Whenever a line below includes the string "remove", show it.

....

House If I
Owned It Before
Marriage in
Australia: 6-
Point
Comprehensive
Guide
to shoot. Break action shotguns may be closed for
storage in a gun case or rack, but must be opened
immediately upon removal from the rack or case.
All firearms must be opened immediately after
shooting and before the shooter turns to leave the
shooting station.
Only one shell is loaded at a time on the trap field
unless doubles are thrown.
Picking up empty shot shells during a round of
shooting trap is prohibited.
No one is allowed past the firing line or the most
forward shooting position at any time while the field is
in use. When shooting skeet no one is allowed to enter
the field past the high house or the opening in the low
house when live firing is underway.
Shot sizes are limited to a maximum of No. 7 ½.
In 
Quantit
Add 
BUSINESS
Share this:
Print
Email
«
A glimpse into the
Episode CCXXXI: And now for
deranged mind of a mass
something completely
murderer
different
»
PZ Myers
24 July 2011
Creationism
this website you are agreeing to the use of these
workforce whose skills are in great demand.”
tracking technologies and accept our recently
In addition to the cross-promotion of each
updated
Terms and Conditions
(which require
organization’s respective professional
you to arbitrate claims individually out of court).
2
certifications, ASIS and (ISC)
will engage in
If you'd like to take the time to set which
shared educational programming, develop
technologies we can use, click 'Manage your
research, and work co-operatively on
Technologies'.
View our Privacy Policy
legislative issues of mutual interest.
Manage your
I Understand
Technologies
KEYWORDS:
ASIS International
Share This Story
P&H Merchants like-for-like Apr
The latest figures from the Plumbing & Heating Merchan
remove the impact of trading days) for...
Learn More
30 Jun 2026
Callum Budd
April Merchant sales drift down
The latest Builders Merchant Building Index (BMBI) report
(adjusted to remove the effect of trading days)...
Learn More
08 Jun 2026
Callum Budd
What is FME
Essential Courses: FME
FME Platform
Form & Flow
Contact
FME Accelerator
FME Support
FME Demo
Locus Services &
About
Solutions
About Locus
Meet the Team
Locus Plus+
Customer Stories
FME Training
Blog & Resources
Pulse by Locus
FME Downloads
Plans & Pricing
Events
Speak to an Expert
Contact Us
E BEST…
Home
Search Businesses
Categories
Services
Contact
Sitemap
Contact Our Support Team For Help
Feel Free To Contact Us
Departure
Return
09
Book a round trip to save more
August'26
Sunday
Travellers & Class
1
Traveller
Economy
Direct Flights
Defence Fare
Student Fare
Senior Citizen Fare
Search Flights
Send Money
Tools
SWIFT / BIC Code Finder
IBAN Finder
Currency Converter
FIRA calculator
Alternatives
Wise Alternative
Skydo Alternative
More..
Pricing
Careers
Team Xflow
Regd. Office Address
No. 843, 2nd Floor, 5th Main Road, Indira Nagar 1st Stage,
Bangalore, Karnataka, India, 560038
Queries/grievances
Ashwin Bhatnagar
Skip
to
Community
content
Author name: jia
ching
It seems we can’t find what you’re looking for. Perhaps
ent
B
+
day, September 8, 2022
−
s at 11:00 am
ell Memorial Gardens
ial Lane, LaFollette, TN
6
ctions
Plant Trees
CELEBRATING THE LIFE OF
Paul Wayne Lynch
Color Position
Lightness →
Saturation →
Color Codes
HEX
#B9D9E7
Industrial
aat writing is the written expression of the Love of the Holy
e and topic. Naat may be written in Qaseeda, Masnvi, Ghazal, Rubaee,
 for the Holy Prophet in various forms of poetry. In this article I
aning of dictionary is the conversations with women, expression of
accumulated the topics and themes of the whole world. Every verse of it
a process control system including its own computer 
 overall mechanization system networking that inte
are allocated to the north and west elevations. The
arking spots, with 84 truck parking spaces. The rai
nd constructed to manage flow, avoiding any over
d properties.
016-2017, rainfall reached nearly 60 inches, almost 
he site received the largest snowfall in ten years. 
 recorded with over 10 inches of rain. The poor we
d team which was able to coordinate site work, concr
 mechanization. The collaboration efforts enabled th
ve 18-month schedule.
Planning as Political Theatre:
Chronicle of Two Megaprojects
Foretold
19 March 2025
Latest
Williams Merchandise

....

■ Exercise answer ■
remove the impact of trading days) for...
(adjusted to remove the effect of trading days)...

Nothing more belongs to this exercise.